##### Data to process

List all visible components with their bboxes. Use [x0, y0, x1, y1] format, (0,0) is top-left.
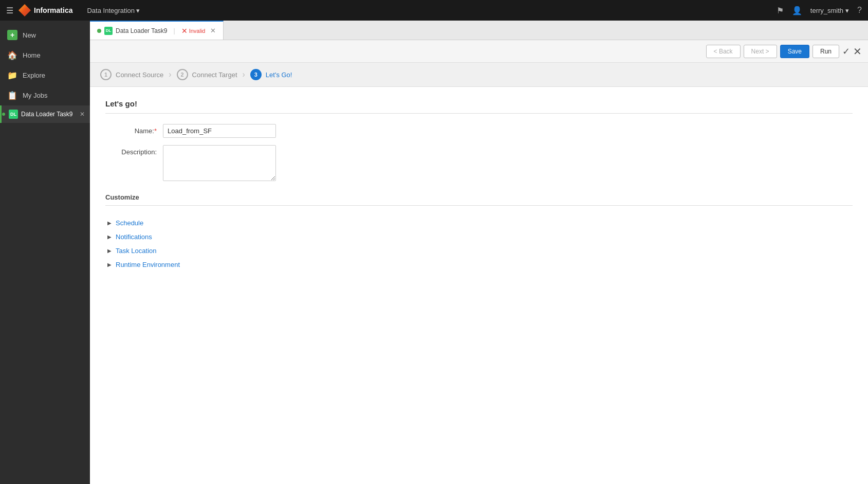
- accordion-runtime-env[interactable]: ▶ Runtime Environment: [105, 258, 853, 272]
- description-textarea[interactable]: [163, 145, 276, 181]
- wizard-steps: 1 Connect Source › 2 Connect Target › 3 …: [90, 63, 868, 87]
- tab-dot: [97, 29, 101, 33]
- check-icon[interactable]: ✓: [842, 46, 850, 57]
- save-button[interactable]: Save: [780, 45, 809, 58]
- sidebar-item-home-label: Home: [23, 51, 41, 59]
- name-required: *: [154, 127, 157, 135]
- accordion-task-location[interactable]: ▶ Task Location: [105, 244, 853, 258]
- tab-close-icon[interactable]: ✕: [210, 27, 216, 34]
- tab-label: Data Loader Task9: [116, 27, 168, 34]
- sidebar-item-home[interactable]: 🏠 Home: [0, 45, 90, 65]
- sidebar-task-close-icon[interactable]: ✕: [80, 111, 85, 118]
- schedule-label: Schedule: [116, 219, 143, 227]
- back-button[interactable]: < Back: [706, 45, 741, 58]
- name-label: Name:*: [105, 124, 157, 135]
- home-icon: 🏠: [7, 50, 17, 60]
- tab-invalid-badge: ✕ Invalid: [181, 27, 206, 35]
- step-circle-1: 1: [100, 69, 112, 80]
- task-icon: DL: [9, 110, 18, 119]
- tab-separator: |: [174, 27, 175, 34]
- schedule-arrow-icon: ▶: [107, 220, 112, 226]
- sidebar-item-explore-label: Explore: [23, 71, 45, 79]
- sidebar-item-myjobs-label: My Jobs: [23, 92, 47, 99]
- myjobs-icon: 📋: [7, 91, 17, 100]
- sidebar-item-myjobs[interactable]: 📋 My Jobs: [0, 85, 90, 105]
- content-area: DL Data Loader Task9 | ✕ Invalid ✕ < Bac…: [90, 21, 868, 484]
- informatica-logo: Informatica: [19, 4, 72, 16]
- logo-diamond-icon: [19, 4, 31, 16]
- user-menu[interactable]: terry_smith ▾: [810, 7, 849, 14]
- customize-divider: [105, 205, 853, 206]
- tab-data-loader-task9[interactable]: DL Data Loader Task9 | ✕ Invalid ✕: [90, 21, 224, 40]
- tab-task-icon: DL: [104, 27, 113, 35]
- new-icon: +: [7, 30, 17, 40]
- toolbar: < Back Next > Save Run ✓ ✕: [90, 40, 868, 63]
- product-selector[interactable]: Data Integration ▾: [87, 7, 140, 14]
- sidebar: + New 🏠 Home 📁 Explore 📋 My Jobs DL Data…: [0, 21, 90, 484]
- accordion-notifications[interactable]: ▶ Notifications: [105, 230, 853, 244]
- description-field-row: Description:: [105, 145, 853, 181]
- notifications-arrow-icon: ▶: [107, 234, 112, 240]
- form-section-title: Let's go!: [105, 99, 853, 108]
- section-divider: [105, 113, 853, 114]
- top-nav: ☰ Informatica Data Integration ▾ ⚑ 👤 ter…: [0, 0, 868, 21]
- logo-text: Informatica: [34, 6, 72, 14]
- active-dot: [2, 113, 5, 116]
- next-button[interactable]: Next >: [744, 45, 777, 58]
- step-arrow-1: ›: [169, 70, 171, 79]
- sidebar-task-label: Data Loader Task9: [21, 111, 77, 118]
- customize-title: Customize: [105, 193, 853, 201]
- accordion-schedule[interactable]: ▶ Schedule: [105, 216, 853, 230]
- task-location-label: Task Location: [116, 247, 157, 255]
- flag-icon[interactable]: ⚑: [777, 6, 784, 15]
- hamburger-icon[interactable]: ☰: [6, 6, 13, 15]
- task-location-arrow-icon: ▶: [107, 248, 112, 254]
- close-icon[interactable]: ✕: [853, 45, 862, 58]
- step-lets-go[interactable]: 3 Let's Go!: [250, 69, 292, 80]
- explore-icon: 📁: [7, 70, 17, 80]
- name-input[interactable]: [163, 124, 276, 138]
- sidebar-item-new[interactable]: + New: [0, 25, 90, 45]
- step-label-2: Connect Target: [192, 71, 237, 79]
- sidebar-task-item[interactable]: DL Data Loader Task9 ✕: [0, 105, 90, 123]
- step-circle-3: 3: [250, 69, 262, 80]
- sidebar-item-explore[interactable]: 📁 Explore: [0, 65, 90, 85]
- step-circle-2: 2: [177, 69, 188, 80]
- form-area: Let's go! Name:* Description: Customize …: [90, 87, 868, 484]
- step-arrow-2: ›: [243, 70, 245, 79]
- runtime-env-label: Runtime Environment: [116, 261, 180, 268]
- step-label-1: Connect Source: [116, 71, 163, 79]
- description-label: Description:: [105, 145, 157, 156]
- runtime-env-arrow-icon: ▶: [107, 262, 112, 267]
- person-icon[interactable]: 👤: [792, 6, 802, 15]
- help-icon[interactable]: ?: [857, 6, 862, 15]
- customize-section: Customize ▶ Schedule ▶ Notifications ▶ T…: [105, 193, 853, 272]
- step-label-3: Let's Go!: [266, 71, 292, 79]
- run-button[interactable]: Run: [812, 45, 839, 58]
- notifications-label: Notifications: [116, 233, 152, 241]
- step-connect-source[interactable]: 1 Connect Source: [100, 69, 163, 80]
- name-field-row: Name:*: [105, 124, 853, 138]
- sidebar-item-new-label: New: [23, 31, 36, 39]
- tab-bar: DL Data Loader Task9 | ✕ Invalid ✕: [90, 21, 868, 40]
- step-connect-target[interactable]: 2 Connect Target: [177, 69, 237, 80]
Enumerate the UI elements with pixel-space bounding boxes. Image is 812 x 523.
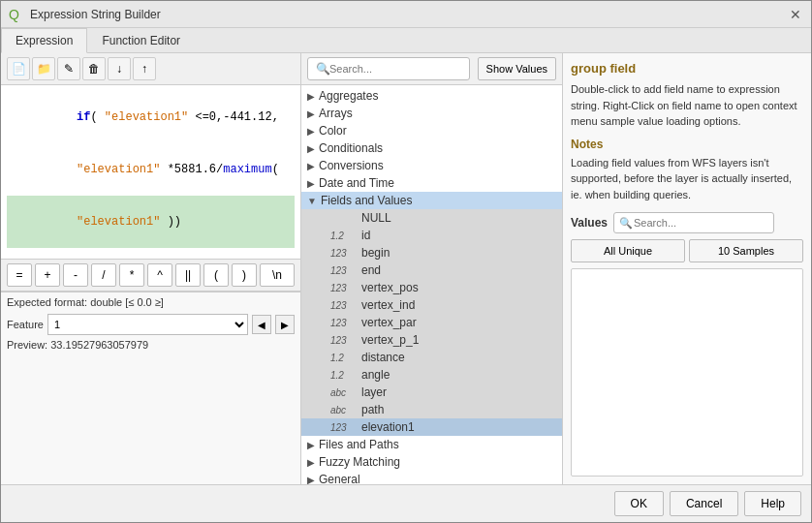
op-multiply[interactable]: * — [119, 263, 144, 287]
open-icon: 📁 — [37, 62, 51, 76]
delete-icon: 🗑 — [88, 62, 100, 76]
group-label-fuzzy-matching: Fuzzy Matching — [319, 455, 400, 469]
group-label-files-and-paths: Files and Paths — [319, 438, 399, 451]
arrow-icon: ▶ — [307, 178, 315, 189]
main-content: 📄 📁 ✎ 🗑 ↓ ↑ — [1, 53, 811, 484]
function-search-input[interactable] — [307, 57, 470, 80]
import-button[interactable]: ↓ — [108, 57, 131, 80]
tree-group-fields-and-values[interactable]: ▼ Fields and Values NULL 1.2 id — [301, 192, 562, 436]
tree-group-date-and-time[interactable]: ▶ Date and Time — [301, 174, 562, 192]
title-bar: Q Expression String Builder ✕ — [1, 1, 811, 28]
op-close-paren[interactable]: ) — [232, 263, 257, 287]
group-label-fields-and-values: Fields and Values — [321, 194, 413, 207]
new-icon: 📄 — [12, 62, 26, 76]
tree-group-general[interactable]: ▶ General — [301, 471, 562, 484]
op-plus[interactable]: + — [35, 263, 60, 287]
delete-button[interactable]: 🗑 — [82, 57, 106, 80]
op-concat[interactable]: || — [175, 263, 201, 287]
tree-group-color[interactable]: ▶ Color — [301, 122, 562, 139]
op-power[interactable]: ^ — [147, 263, 172, 287]
arrow-icon: ▶ — [307, 108, 315, 119]
expand-icon: ▼ — [307, 196, 317, 206]
values-search-input[interactable] — [613, 212, 774, 233]
notes-text: Loading field values from WFS layers isn… — [571, 155, 803, 203]
ten-samples-button[interactable]: 10 Samples — [689, 239, 803, 262]
new-button[interactable]: 📄 — [7, 57, 30, 80]
preview-value: 33.19527963057979 — [50, 339, 148, 351]
op-newline[interactable]: \n — [260, 263, 295, 287]
tree-item-vertex-ind[interactable]: 123 vertex_ind — [301, 296, 562, 314]
feature-row: Feature 1 ◀ ▶ — [1, 312, 300, 337]
tree-item-distance[interactable]: 1.2 distance — [301, 349, 562, 366]
tree-item-label-id: id — [361, 229, 370, 242]
help-button[interactable]: Help — [744, 491, 801, 516]
arrow-icon: ▶ — [307, 440, 315, 450]
tree-item-label-elevation1: elevation1 — [361, 420, 415, 434]
op-divide[interactable]: / — [91, 263, 116, 287]
next-feature-button[interactable]: ▶ — [275, 315, 295, 334]
tree-item-layer[interactable]: abc layer — [301, 384, 562, 401]
tree-group-conversions[interactable]: ▶ Conversions — [301, 157, 562, 174]
tree-item-label-distance: distance — [361, 351, 405, 364]
tree-item-angle[interactable]: 1.2 angle — [301, 366, 562, 384]
float-icon: 1.2 — [330, 370, 358, 381]
tree-item-end[interactable]: 123 end — [301, 262, 562, 279]
group-label-aggregates: Aggregates — [319, 89, 378, 103]
operators-bar: = + - / * ^ || ( ) \n — [1, 260, 300, 292]
op-minus[interactable]: - — [63, 263, 88, 287]
show-values-button[interactable]: Show Values — [478, 57, 556, 80]
tree-item-vertex-par[interactable]: 123 vertex_par — [301, 314, 562, 331]
export-icon: ↑ — [141, 62, 147, 76]
left-panel: 📄 📁 ✎ 🗑 ↓ ↑ — [1, 53, 301, 484]
group-label-conversions: Conversions — [319, 159, 384, 172]
tree-group-fuzzy-matching[interactable]: ▶ Fuzzy Matching — [301, 453, 562, 471]
export-button[interactable]: ↑ — [133, 57, 156, 80]
tree-item-id[interactable]: 1.2 id — [301, 227, 562, 244]
tree-item-vertex-pos[interactable]: 123 vertex_pos — [301, 279, 562, 296]
code-editor[interactable]: if( "elevation1" <=0,-441.12, "elevation… — [1, 85, 300, 260]
tree-item-label-null: NULL — [361, 211, 391, 225]
ok-button[interactable]: OK — [614, 491, 664, 516]
values-header: Values 🔍 — [571, 212, 803, 233]
tab-function-editor[interactable]: Function Editor — [87, 28, 195, 52]
values-label: Values — [571, 216, 608, 230]
string-icon: abc — [330, 387, 358, 398]
tab-expression[interactable]: Expression — [1, 28, 87, 53]
close-button[interactable]: ✕ — [788, 7, 803, 22]
bottom-bar: OK Cancel Help — [1, 484, 811, 522]
int-icon: 123 — [330, 335, 358, 346]
cancel-button[interactable]: Cancel — [670, 491, 738, 516]
tree-item-label-vertex-p1: vertex_p_1 — [361, 333, 419, 347]
tree-item-label-path: path — [361, 403, 384, 416]
tree-item-null[interactable]: NULL — [301, 209, 562, 227]
tree-group-conditionals[interactable]: ▶ Conditionals — [301, 139, 562, 157]
values-section: Values 🔍 All Unique 10 Samples — [571, 212, 803, 477]
tree-item-vertex-p1[interactable]: 123 vertex_p_1 — [301, 331, 562, 349]
function-tree: ▶ Aggregates ▶ Arrays ▶ Color — [301, 85, 562, 484]
op-open-paren[interactable]: ( — [203, 263, 229, 287]
code-line-1: if( "elevation1" <=0,-441.12, — [7, 91, 295, 143]
tree-group-aggregates[interactable]: ▶ Aggregates — [301, 87, 562, 105]
op-equals[interactable]: = — [7, 263, 32, 287]
group-label-general: General — [319, 473, 360, 484]
tree-item-path[interactable]: abc path — [301, 401, 562, 418]
window-title: Expression String Builder — [30, 8, 161, 21]
expected-format: Expected format: double [≤ 0.0 ≥] — [1, 292, 300, 312]
int-icon: 123 — [330, 283, 358, 293]
prev-feature-button[interactable]: ◀ — [252, 315, 271, 334]
arrow-icon: ▶ — [307, 457, 315, 468]
feature-label: Feature — [7, 319, 44, 330]
toolbar: 📄 📁 ✎ 🗑 ↓ ↑ — [1, 53, 300, 85]
all-unique-button[interactable]: All Unique — [571, 239, 685, 262]
right-panel-description: Double-click to add field name to expres… — [571, 81, 803, 130]
tree-item-begin[interactable]: 123 begin — [301, 244, 562, 262]
values-list — [571, 268, 803, 477]
tree-group-files-and-paths[interactable]: ▶ Files and Paths — [301, 436, 562, 453]
tree-item-elevation1[interactable]: 123 elevation1 — [301, 418, 562, 436]
feature-select[interactable]: 1 — [47, 314, 248, 335]
group-label-arrays: Arrays — [319, 107, 353, 120]
arrow-icon: ▶ — [307, 91, 315, 102]
edit-button[interactable]: ✎ — [57, 57, 80, 80]
open-button[interactable]: 📁 — [32, 57, 55, 80]
tree-group-arrays[interactable]: ▶ Arrays — [301, 105, 562, 122]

##########

What you are asked to do:
If a line in the data contains the string "fields", copy it.

Solution to the exercise:
tree-group-fields-and-values[interactable]: ▼ Fields and Values NULL 1.2 id — [301, 192, 562, 436]
group-label-fields-and-values: Fields and Values — [321, 194, 413, 207]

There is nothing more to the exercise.